■ **Task to carry out**
Print every record below exactly, minus the pictures.

Start of Input for this task

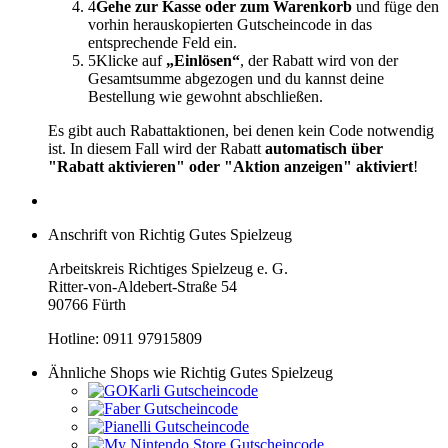
4
Gehe zur Kasse oder zum Warenkorb
und füge den
vorhin herauskopierten Gutscheincode in das
entsprechende Feld ein.
5
Klicke auf
„Einlösen“
, der Rabatt wird von der
Gesamtsumme abgezogen und du kannst deine
Bestellung wie gewohnt abschließen.
Es gibt auch Rabattaktionen, bei denen kein Code notwendig
ist. In diesem Fall wird der Rabatt
automatisch über
"Rabatt aktivieren" oder "Aktion anzeigen" aktiviert
!
Anschrift von Richtig Gutes Spielzeug
Arbeitskreis Richtiges Spielzeug e. G.
Ritter-von-Aldebert-Straße 54
90766 Fürth
Hotline: 0911 97915809
Ähnliche Shops wie Richtig Gutes Spielzeug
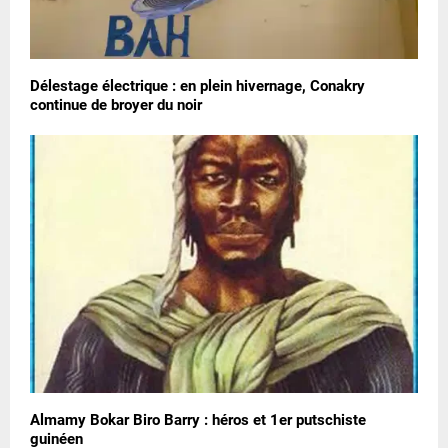
Délestage électrique : en plein hivernage, Conakry
continue de broyer du noir
Almamy Bokar Biro Barry : héros et 1er putschiste
guinéen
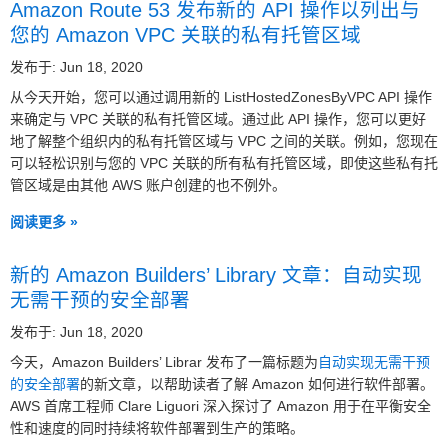
Amazon Route 53 发布新的 API 操作以列出与
您的 Amazon VPC 关联的私有托管区域
发布于: Jun 18, 2020
从今天开始，您可以通过调用新的 ListHostedZonesByVPC API 操作
来确定与 VPC 关联的私有托管区域。通过此 API 操作，您可以更好
地了解整个组织内的私有托管区域与 VPC 之间的关联。例如，您现在
可以轻松识别与您的 VPC 关联的所有私有托管区域，即使这些私有托
管区域是由其他 AWS 账户创建的也不例外。
阅读更多 »
新的 Amazon Builders’ Library 文章：自动实现
无需干预的安全部署
发布于: Jun 18, 2020
今天，Amazon Builders’ Librar 发布了一篇标题为
自动实现无需干预
的安全部署
的新文章，以帮助读者了解 Amazon 如何进行软件部署。
AWS 首席工程师 Clare Liguori 深入探讨了 Amazon 用于在平衡安全
性和速度的同时持续将软件部署到生产的策略。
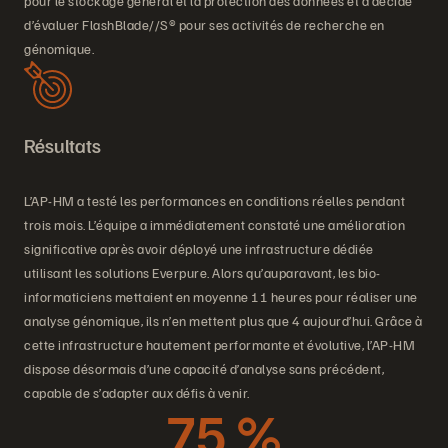
pour le stockage général et la protection des données et a décidé
d’évaluer FlashBlade//S® pour ses activités de recherche en
génomique.
Résultats
L’AP-HM a testé les performances en conditions réelles pendant
trois mois. L’équipe a immédiatement constaté une amélioration
significative après avoir déployé une infrastructure dédiée
utilisant les solutions Everpure. Alors qu’auparavant, les bio-
informaticiens mettaient en moyenne 11 heures pour réaliser une
analyse génomique, ils n’en mettent plus que 4 aujourd’hui. Grâce à
cette infrastructure hautement performante et évolutive, l’AP-HM
dispose désormais d’une capacité d’analyse sans précédent,
capable de s’adapter aux défis à venir.
75 %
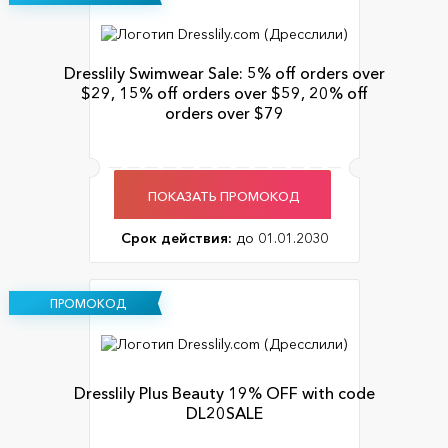
Dresslily Swimwear Sale: 5% off orders over
$29, 15% off orders over $59, 20% off
orders over $79
ПОКАЗАТЬ ПРОМОКОД
Срок действия:
до 01.01.2030
ПРОМОКОД
Dresslily Plus Beauty 19% OFF with code
DL20SALE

End of Input for this task

■ **Task output**
4
Gehe zur Kasse oder zum Warenkorb
und füge den
vorhin herauskopierten Gutscheincode in das
entsprechende Feld ein.
5
Klicke auf
„Einlösen“
, der Rabatt wird von der
Gesamtsumme abgezogen und du kannst deine
Bestellung wie gewohnt abschließen.
Es gibt auch Rabattaktionen, bei denen kein Code notwendig
ist. In diesem Fall wird der Rabatt
automatisch über
"Rabatt aktivieren" oder "Aktion anzeigen" aktiviert
!
Anschrift von Richtig Gutes Spielzeug
Arbeitskreis Richtiges Spielzeug e. G.
Ritter-von-Aldebert-Straße 54
90766 Fürth
Hotline: 0911 97915809
Ähnliche Shops wie Richtig Gutes Spielzeug
Délestage électrique : en plein hivernage, Conakry
continue de broyer du noir
Almamy Bokar Biro Barry : héros et 1er putschiste
guinéen
Amazon Route 53 发布新的 API 操作以列出与
您的 Amazon VPC 关联的私有托管区域
发布于: Jun 18, 2020
从今天开始，您可以通过调用新的 ListHostedZonesByVPC API 操作
来确定与 VPC 关联的私有托管区域。通过此 API 操作，您可以更好
地了解整个组织内的私有托管区域与 VPC 之间的关联。例如，您现在
可以轻松识别与您的 VPC 关联的所有私有托管区域，即使这些私有托
管区域是由其他 AWS 账户创建的也不例外。
阅读更多 »
新的 Amazon Builders’ Library 文章：自动实现
无需干预的安全部署
发布于: Jun 18, 2020
今天，Amazon Builders’ Librar 发布了一篇标题为
自动实现无需干预
的安全部署
的新文章，以帮助读者了解 Amazon 如何进行软件部署。
AWS 首席工程师 Clare Liguori 深入探讨了 Amazon 用于在平衡安全
性和速度的同时持续将软件部署到生产的策略。
pour le stockage général et la protection des données et a décidé
d’évaluer FlashBlade//S® pour ses activités de recherche en
génomique.
Résultats
L’AP-HM a testé les performances en conditions réelles pendant
trois mois. L’équipe a immédiatement constaté une amélioration
significative après avoir déployé une infrastructure dédiée
utilisant les solutions Everpure. Alors qu’auparavant, les bio-
informaticiens mettaient en moyenne 11 heures pour réaliser une
analyse génomique, ils n’en mettent plus que 4 aujourd’hui. Grâce à
cette infrastructure hautement performante et évolutive, l’AP-HM
dispose désormais d’une capacité d’analyse sans précédent,
capable de s’adapter aux défis à venir.
75 %
Dresslily Swimwear Sale: 5% off orders over
$29, 15% off orders over $59, 20% off
orders over $79
ПОКАЗАТЬ ПРОМОКОД
Срок действия:
до 01.01.2030
ПРОМОКОД
Dresslily Plus Beauty 19% OFF with code
DL20SALE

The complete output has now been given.